Discussing the still lifes of the 1920s, the artist’s biographer John Richardson notes that they “are astonishingly varied in their dazzling colors, elaborate patterning, rich textures and complex compositions. No longer did Picasso feel obliged to investigate the intricate formal and spatial problems that had preoccupied him ten years before. Instead he felt free to relax and exploit his cubist discoveries in a decorative manner that delights the eye” (quoted in Picasso, An American Tribute (exhibition catalogue), Knoedler Galleries, New York, 1962, n.p.). In the present work, the viewer’s eye is drawn toward the two eggs, their yolks emphatically rendered with varying shades of yellow, surrounded by whites that have been stylized into a long oval. A baguette dominates the right side of the composition, its volume rendered with strong and crisp lines. Beneath the food items rests a rolled up napkin and casually arranged utensils, the texture of which has been masterfully depicted through Picasso’s use of impasto.
The 1920s was a decade of experimentation for Picasso, during which he reinvented his pre-war Cubist vocabulary while also developing a unique Neoclassical style as part of the larger rappelle à l’ordre taking place among the European avant-garde in response to the horrors of the preceding years. In his neo-Cubist compositions of this decade, Picasso introduced new elements of shading and formal lines to express volume, breaking down perspective even further in a search for the true essence of objects. The exuberance in these works during this highly significant period of his career speaks of a certain personal contentment following the sobriety of the war: “When we think of the still lifes by Picasso in the twenties and early thirties, we usually remember first those that are generous and sometimes even exuberant, presumably an expression of his prosperity, his domestic contentment, his sexual satisfaction, and a general happiness” (J. Sutherland Boggs, ed., Picasso & Things, Cleveland, 1992, p. 199).

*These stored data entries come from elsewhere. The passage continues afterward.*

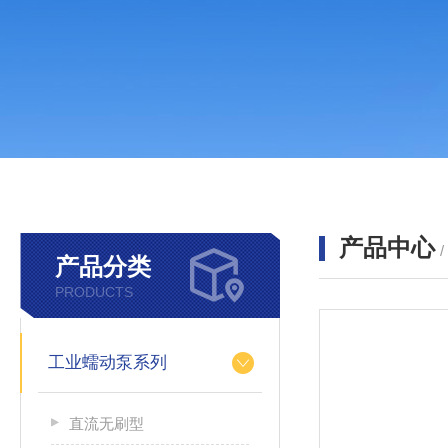
产品中心
产品分类
PRODUCTS
工业蠕动泵系列
直流无刷型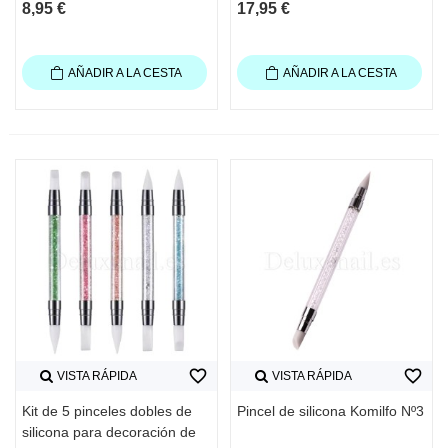
8,95 €
17,95 €
AÑADIR A LA CESTA
AÑADIR A LA CESTA
favorite_border
favorite_border
VISTA RÁPIDA
VISTA RÁPIDA
Kit de 5 pinceles dobles de
Pincel de silicona Komilfo Nº3
silicona para decoración de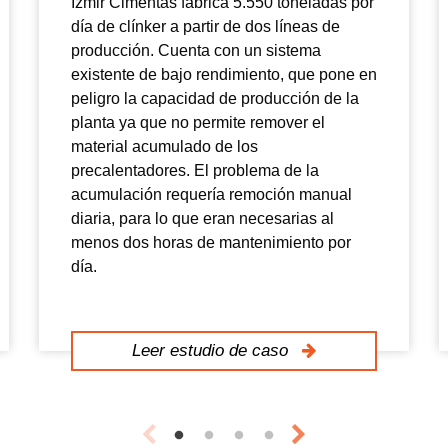
Izmir Cimentas fabrica 5.550 toneladas por
día de clínker a partir de dos líneas de
producción. Cuenta con un sistema
existente de bajo rendimiento, que pone en
peligro la capacidad de producción de la
planta ya que no permite remover el
material acumulado de los
precalentadores. El problema de la
acumulación requería remoción manual
diaria, para lo que eran necesarias al
menos dos horas de mantenimiento por
día.
Leer estudio de caso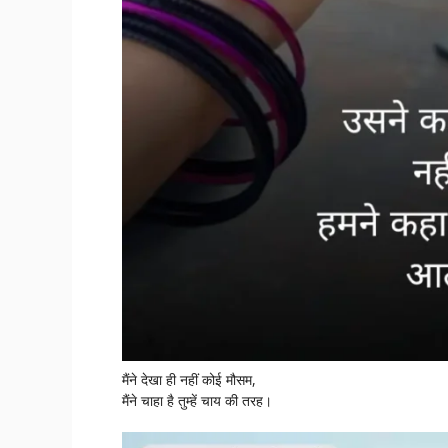
मैंने देखा ही नहीं कोई मौसम,
मैंने चाहा है तुम्हें चाय की तरह।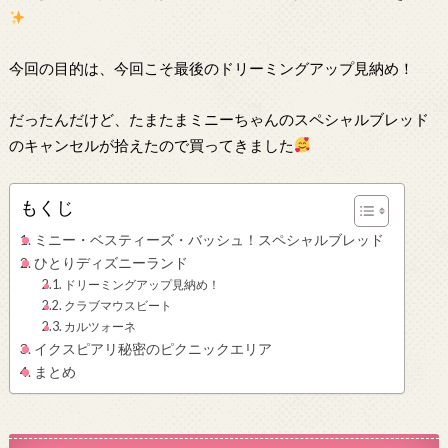
今回の目的は、今回こそ最後のドリーミングアップ見納め！
だったんだけど、たまたまミニーちゃんのスペシャルブレッド
のキャンセルが拾えたので買ってきました
もくじ
ミニー・ベスティーズ・バッシュ！スペシャルブレッド
ひとりディズニーランド
ドリーミングアップ見納め！
クラブマウスビート
カルツォーネ
イクスピアリ秘密のピクニックエリア
まとめ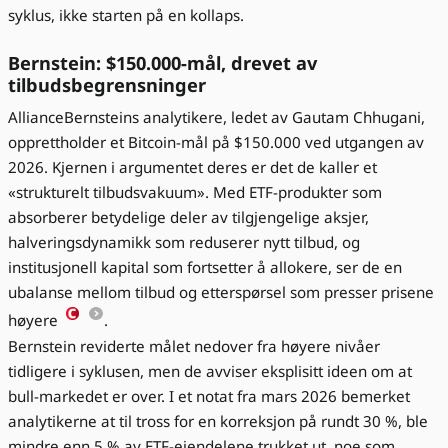
syklus, ikke starten på en kollaps.
Bernstein: $150.000-mål, drevet av
tilbudsbegrensninger
AllianceBernsteins analytikere, ledet av Gautam Chhugani,
opprettholder et Bitcoin-mål på $150.000 ved utgangen av
2026. Kjernen i argumentet deres er det de kaller et
«strukturelt tilbudsvakuum». Med ETF-produkter som
absorberer betydelige deler av tilgjengelige aksjer,
halveringsdynamikk som reduserer nytt tilbud, og
institusjonell kapital som fortsetter å allokere, ser de en
ubalanse mellom tilbud og etterspørsel som presser prisene
høyere
.
Bernstein reviderte målet nedover fra høyere nivåer
tidligere i syklusen, men de avviser eksplisitt ideen om at
bull-markedet er over. I et notat fra mars 2026 bemerket
analytikerne at til tross for en korreksjon på rundt 30 %, ble
mindre enn 5 % av ETF-eiendelene trukket ut, noe som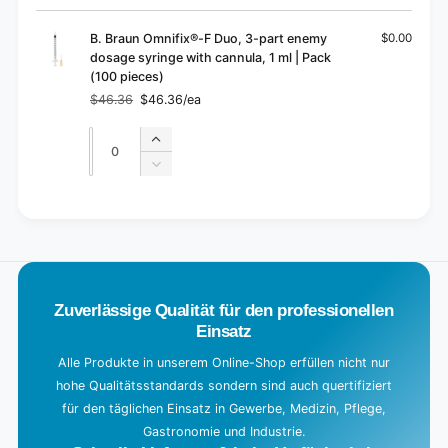
cart
B. Braun Omnifix®-F Duo, 3-part enemy
$0.00
dosage syringe with cannula, 1 ml | Pack
(100 pieces)
$46.36
$46.36/ea
Regular
Sale
price
price
Quantity
Quantity
Increase
quantity
Decrease
for
quantity
Default
for
L
Title
Default
o
Title
a
d
Zuverlässige Qualität für den professionellen
i
Einsatz
n
g
Alle Produkte in unserem Online-Shop erfüllen nicht nur
hohe Qualitätsstandards sondern sind auch quertifiziert
.
für den täglichen Einsatz in Gewerbe, Medizin, Pflege,
.
Gastronomie und Industrie.
.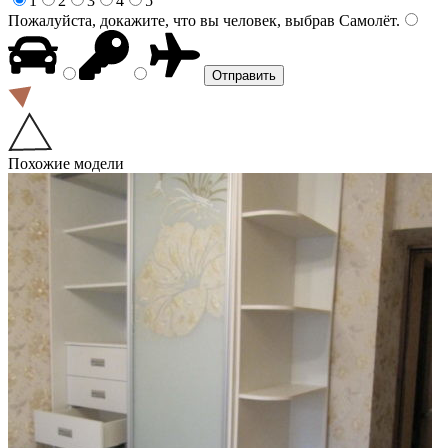
1
2
3
4
5
Пожалуйста, докажите, что вы человек, выбрав
Самолёт
.
Похожие модели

In this series of still lifes, Picasso focused on a limited number of objects including fish, guitars, glasses and fruit bowls, evoking the core elements of his Cubist compositions while simultaneously illustrating the influence of Purism, which replaced the multiple depictions of quotidian objects with stability and precision. This prescriptive subject matter enabled Picasso to have the freedom to experiment with formal arrangements, adapting and developing combinations of shapes, while creating depth through tones and textures. Elizabeth Cowling observed of these 1920s still lifes: “In their poise, control, and subtlety, they remind one of Chardin's modest kitchen still lifes, in which a limited repertoire of everyday objects is shuffled and reshuffled to form a series of variations on the same melodic theme " (E. Cowling, Picasso, Style and Meaning, London, 2002, pp. 381-82). The deconstruction of form and the use of planes of color led to an abstraction of everyday objects that directly inspired artists of the Pop Art movement in the 1960s.
Although he rarely spoke about his paintings, Picasso commented on the liberties he took with his still lifes: “It is a misfortune—and probably my delight—to use things as my passions tell me… How awful for a painter who loathes apples to have to use them all the time because they go so well with the cloth! I put all the things I like into my pictures. Things, so much the worse for them; they just have to put up with it” (quoted in C. Zervos, “Conversations avec Picasso” in Cahiers d’Art, Paris, 1935, pp. 173-74).